Exactly as written, output each of the lines below, with no images.
─── Records for this exercise
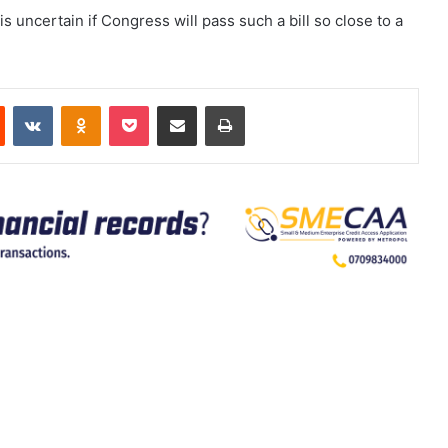
is uncertain if Congress will pass such a bill so close to a
est
Reddit
VKontakte
Odnoklassniki
Pocket
Share via Email
Print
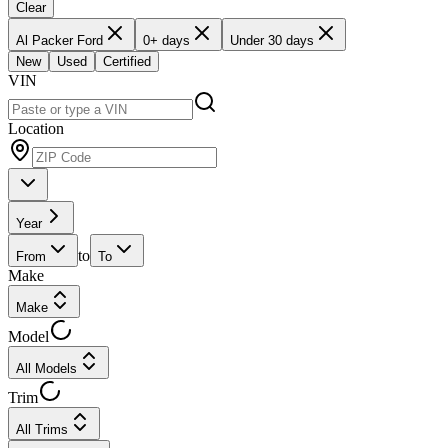
Clear
Al Packer Ford
0+ days
Under 30 days
New
Used
Certified
VIN
Location
Year
to
From
To
Make
Make
Model
All Models
Trim
All Trims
──────
> [Answer space]
is uncertain if Congress will pass such a bill so close to a
est
Reddit
VKontakte
Odnoklassniki
Pocket
Share via Email
Print
Clear
Al Packer Ford
0+ days
Under 30 days
New
Used
Certified
VIN
Location
Year
to
From
To
Make
Make
Model
All Models
Trim
All Trims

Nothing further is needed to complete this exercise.